The third group worked on the WikidataIntegrator tool as previously shown by Gregg Stupp. They were keen to adapt to to work on a wider range of papers than it previously did. It used to only work on those papers that were available on PubMed or PubMedCentral and they succeeded in having a working version getting data on papers from CrossRef.

A fourth group worked on infrastructure and was thinking about the practicalities of having a world with many people running many wikibases. They created a new Wikibase on the WMF CloudVPS infrastructure to store data about grants and funders that may be too fine grainer for the Wikidata community to want to curate. This was named ORIG (Open Research Impact Graph).

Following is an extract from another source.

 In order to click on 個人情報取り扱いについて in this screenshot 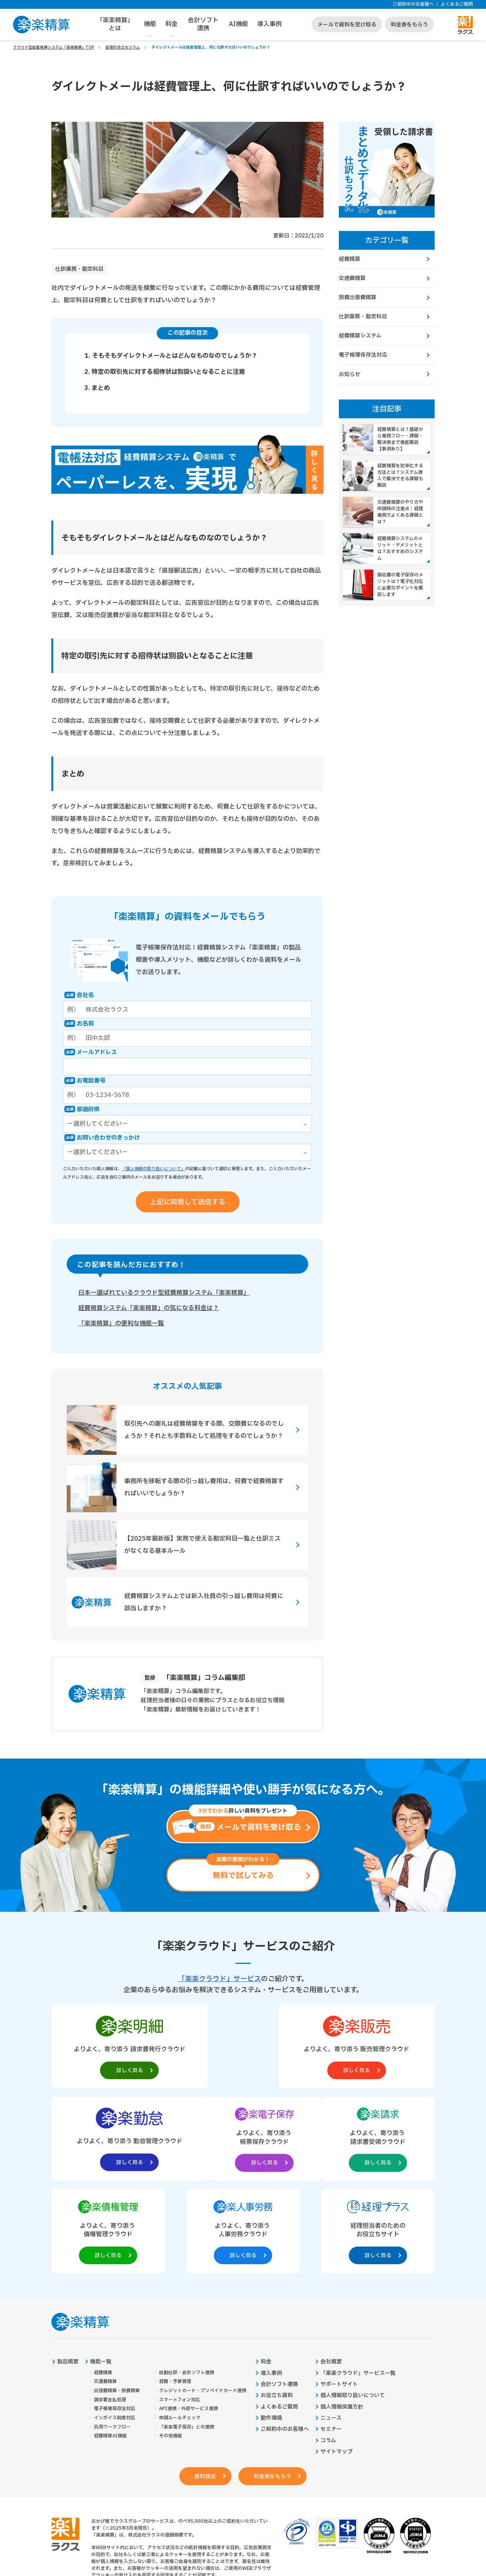 , I will do `click(352, 2305)`.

Much time was also spent working on containerizing another Wikibase: Rhizome which is one of the longest running running Wikibases other than Wikidata. The group investigated the difficulty in porting a legacy install to the containerized infrastructure and then actually when through the process noting the pain points along the way as well a the “good” parts where the containerization made maintenance easier.

Attendees did not stick rigidly to one group and moved between them frequently as well having ad-hoc meetings on other topics. Some of the notable ones this author recalls were: understanding the requirements that a data import tool has to work with an arbitrary wikibase other than Wikidata. This resulted in a plan to expose that information in the Wikibase API so that tools like OpenRefine could happily work on any Wikibase not just wikidata. Another was going through the mechanics of hosting a wikibase using the WMDE developed container infrastructure on a number of different platforms including (but not limited to) Google Cloud Engine, Wikimedia’s own Cloud VPS, AWS and custom OpenStack setups.

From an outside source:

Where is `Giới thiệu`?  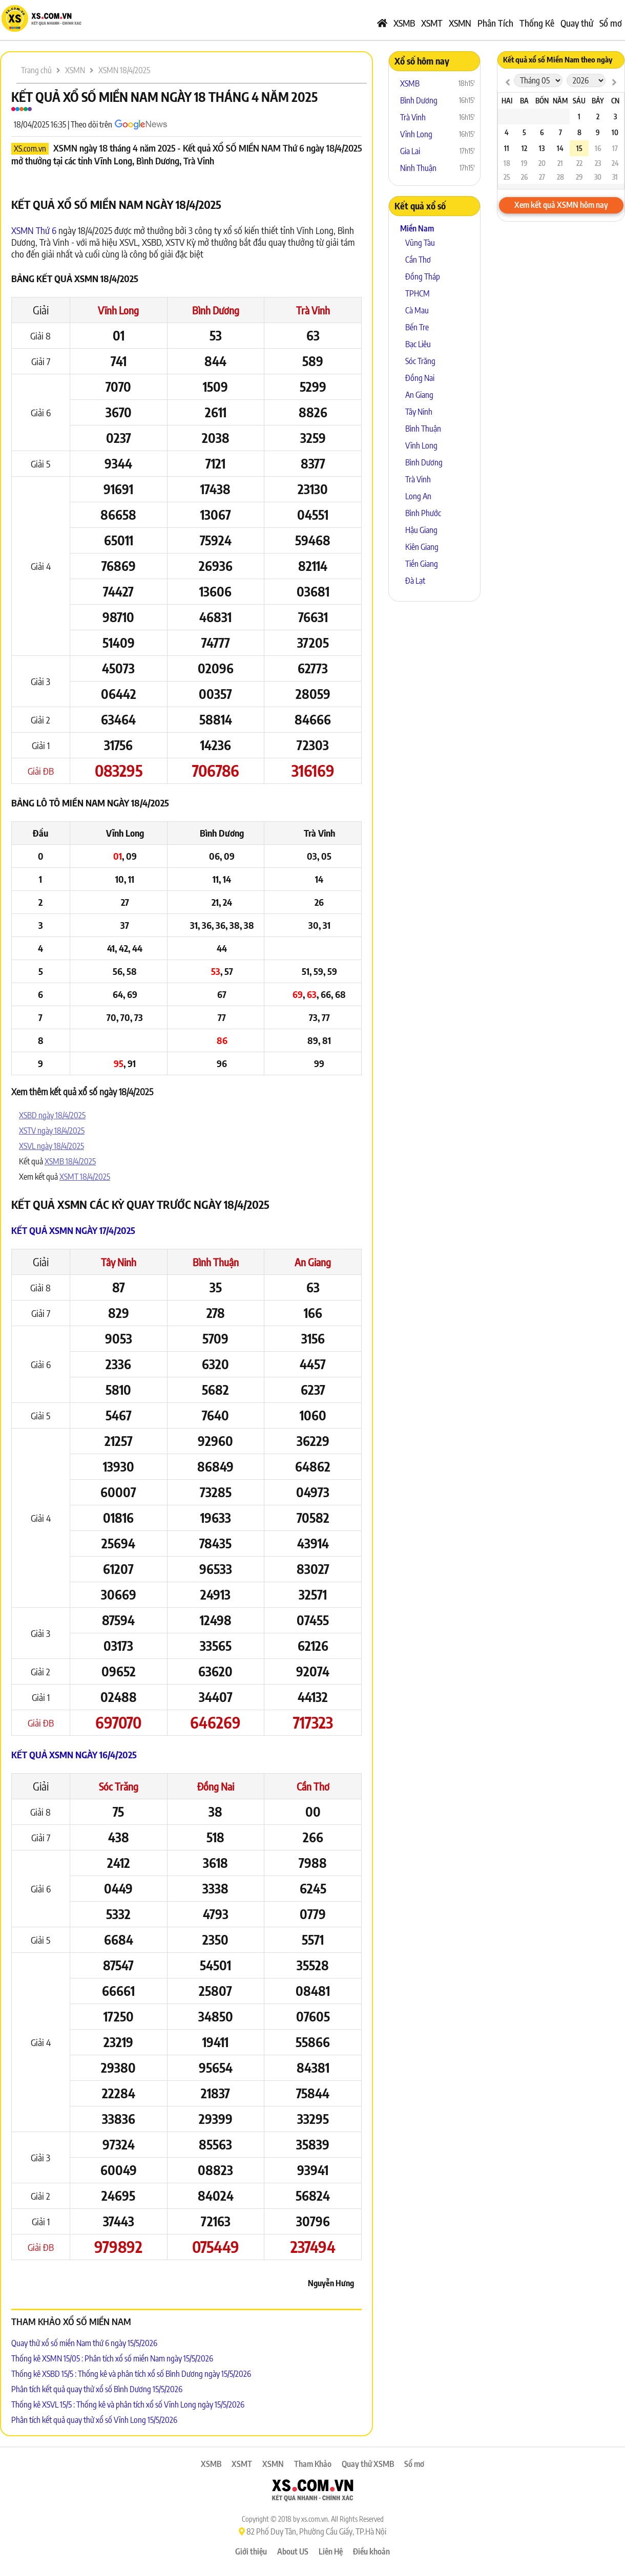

The Wikibase community is extremely active and motivated to bring structured data to fields beyond Wikidata itself. We are happy and proud to have the support of the European Research Council in bringing this diverse and talented group of people working with Wikibase together. Both the exchange of stakeholders and the concrete solution for the data model of grants for the ERC were valuable outcomes of this three-day-workshop. We hope to bring more data and people together in the future.